With every moral dilemma I hear soldiers debating or discussing with one another or with their commanders, my belief in the Education Corps intensifies. Every time soldiers see Jerusalem for the first time or learn something new from the long history of the Jewish people or of Israel, I feel proud to be part of a people’s army. When David Ben-Gurion, the first Prime Minister and Minister of Defense of Israel, envisioned the establi shment of a united Defense Force in 1948, he stated: “Our army has a responsibility and duty not only in days of war, but also and especially during times of peace. The IDF must shape the character of our nation’s youth, and by that, the character of our military. The IDF has the historic-educational role that serves no purpose and has no place in other armies: to be a nest for the renewing nation’s soul, to be a unifying and bonding melting-pot for the different diasporas, and to instill in our youth a sense of our nation’s history and the vision of the future ahead of us.”

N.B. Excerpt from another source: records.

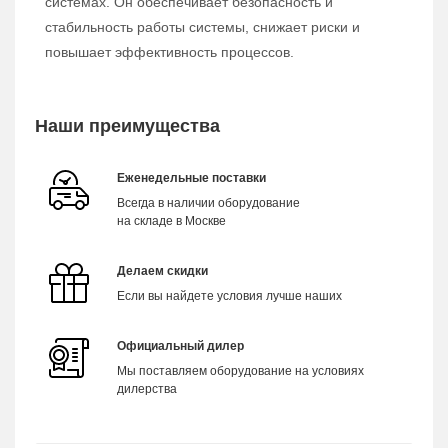
системах. Он обеспечивает безопасность и
стабильность работы системы, снижает риски и
повышает эффективность процессов.
Наши преимущества
Еженедельные поставки
Всегда в наличии оборудование
на складе в Москве
Делаем скидки
Если вы найдете условия лучше наших
Официальный дилер
Мы поставляем оборудование на условиях
дилерства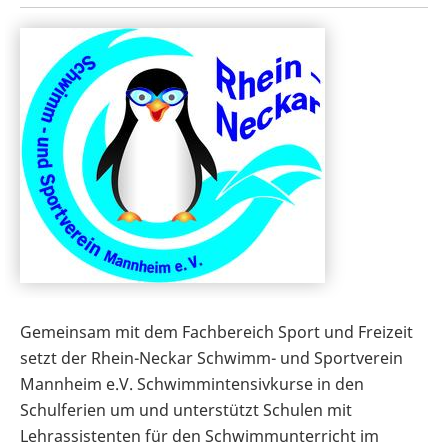
Gemeinsam mit dem Fachbereich Sport und Freizeit
setzt der Rhein-Neckar Schwimm- und Sportverein
Mannheim e.V. Schwimmintensivkurse in den
Schulferien um und unterstützt Schulen mit
Lehrassistenten für den Schwimmunterricht im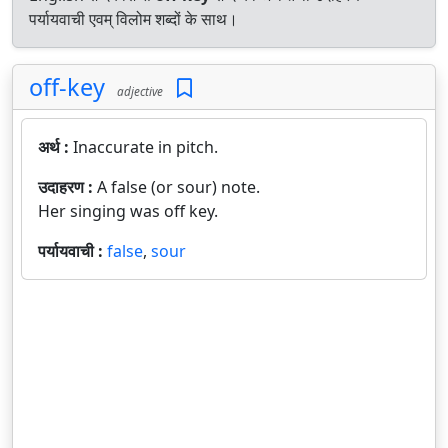
पर्यायवाची एवम् विलोम शब्दों के साथ।
off-key
adjective
अर्थ :
Inaccurate in pitch.
उदाहरण :
A false (or sour) note.
Her singing was off key.
पर्यायवाची :
false
,
sour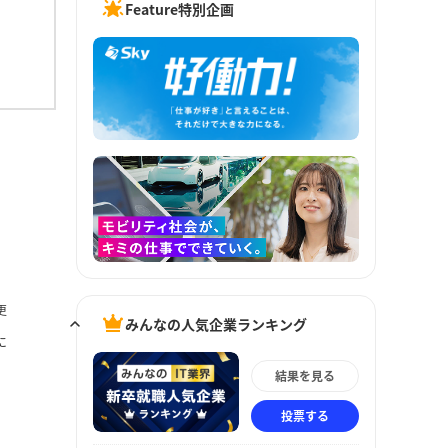
Feature特別企画
更
みんなの人気企業ランキング
に
結果を見る
投票する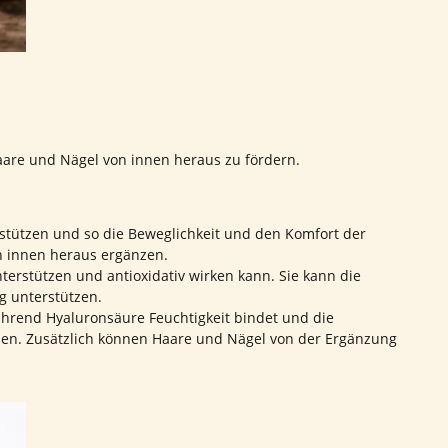
are und Nägel von innen heraus zu fördern.
stützen und so die Beweglichkeit und den Komfort der
n innen heraus ergänzen.
terstützen und antioxidativ wirken kann. Sie kann die
g unterstützen.
ährend Hyaluronsäure Feuchtigkeit bindet und die
werden. Zusätzlich können Haare und Nägel von der Ergänzung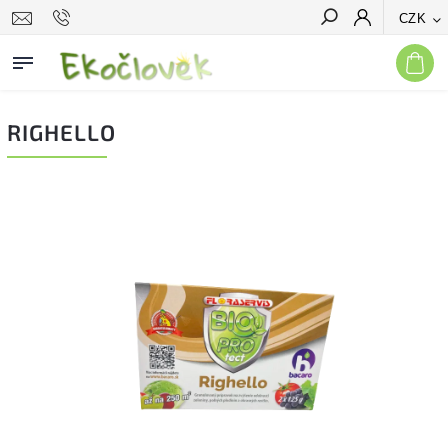
CZK
Hledat
RIGHELLO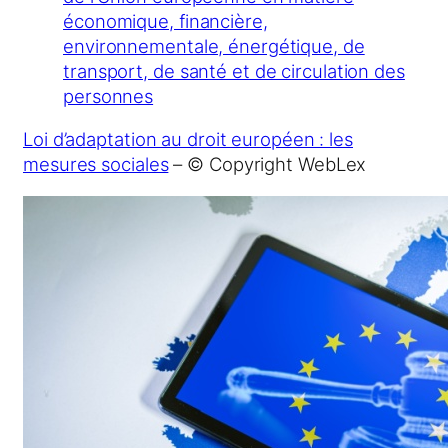
économique, financière,
environnementale, énergétique, de
transport, de santé et de circulation des
personnes
Loi d’adaptation au droit européen : les
mesures sociales
– © Copyright WebLex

The IDF has held on to these principles set forth by Ben-Gurion, and the idea of an educating army that defends its country in ways that go beyond the merely physical. We are a nation that built an army that built a nation. I strongly believe that the army has built and shaped me as a person. It has given me the opportunity to learn more about Israel than I ever could have through a textbook. I feel that I am constantly growing and developing rather than standing still and watching my life pass me by. I have the chance to pass on my conviction in the continuance and progress of Israel.

Most of all, the army has given me a sense of belonging that I never felt elsewhere. It has weaved me into the Israeli society and I will never be an outsider or merely a visitor. Now I may still have difficulty answering exactly which part of the country I am from. However, I’ve learned to answer with a hidden smile, thinking that a few years from now when I run into a stranger on the street as a civilian, I will be able to answer precisely where I served in the IDF.